# Regular Expressions

The term `Regular Expression` refers to sequences of characters that form search parameters for texts patterns. Python has a package `re`, containing functions used in Regular Expressions. This package has 4 main functions:

- `findall` - returns a list containing all matches
- `search` - returns a `match object` if a match exists
- `split` - returns a list where the string has been split at each match
- `sub` - replaces all matches in a string with other specified characters

More information about the metacharacters and special sequences can be found here: [Regex in Python](https://docs.python.org/3/howto/regex.html)

In [2]:
import re

## Finding a match
`findall` returns a list of all the matches that correspond to the regular expression pattern.

In [4]:
str1 = "The rain in Spain falls mainly on the plains"
pat1 = r"\w+ain\w*"
x1 = re.findall(pat1,str1)
print(x1)

['mainl', 'plains']


In [7]:
str2="Denise and Dennis deny denouncing their dentist. Their denials denominated the news."
pat2=r"[Dd]en\w*"
x2 = re.findall(pat2,str2)
print(x2)

['Denise', 'Dennis', 'deny', 'denouncing', 'dentist', 'denials', 'denominated']

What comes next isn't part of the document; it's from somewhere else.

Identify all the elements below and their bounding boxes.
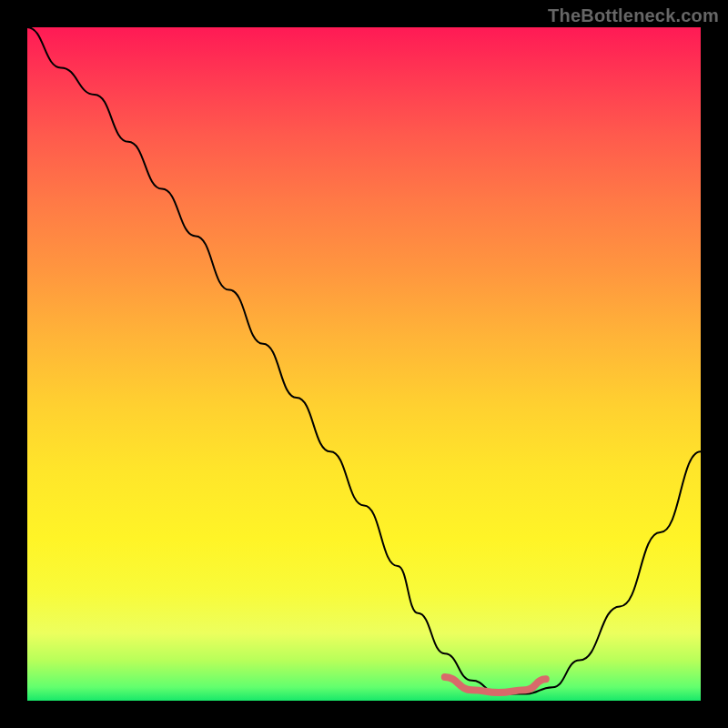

## Search for only the first match
The only significant difference between `findall` and `search` is that `search` will only find **the first match** in the string of interest. 

In [8]:
str1 = "The rain in Spain falls mainly on the plains"
pat1 = r"\w+ain\w*"
x = re.search(pat1,str1)
print(x)

<re.Match object; span=(4, 8), match='rain'>


There are several methods that you can use to access the information in the Match object produced by `search`. These methods can give you the indices of the match, the match, and the original string.

In [9]:
print(x.start())
print(x.end())
print(x.span())
print(x.string)
print(x.group())

4
8
(4, 8)
The rain in Spain falls mainly on the plains
rain


## Splitting apart
The `split` function in `re` allows you to split your string on any character(s) you wish. There are also optional arguments allowing you to specify the exact number of splits you wish to make in a given string

In [11]:
getty = "But, in a larger sense, we can not dedicate—we can not consecrate—we can not hallow—this ground.";
pat3 = r'[\s.—,]+'
pat4 = r'[—]'
x3=re.split(pat3,getty)
x4=re.split(pat4,getty,4)
print(x3)
print(x4)

['But', 'in', 'a', 'larger', 'sense', 'we', 'can', 'not', 'dedicate', 'we', 'can', 'not', 'consecrate', 'we', 'can', 'not', 'hallow', 'this', 'ground', '']
['But, in a larger sense, we can not dedicate', 'we can not consecrate', 'we can not hallow', 'this ground.']


## Substitution
The function `sub` will return the altered string after it substitutes a replacement substring.

In [12]:
x5 = re.sub(r"[Dd]en",r"ur",str2)
print(x5)

urise and urnis ury urouncing their urtist. Their urials urominated the news.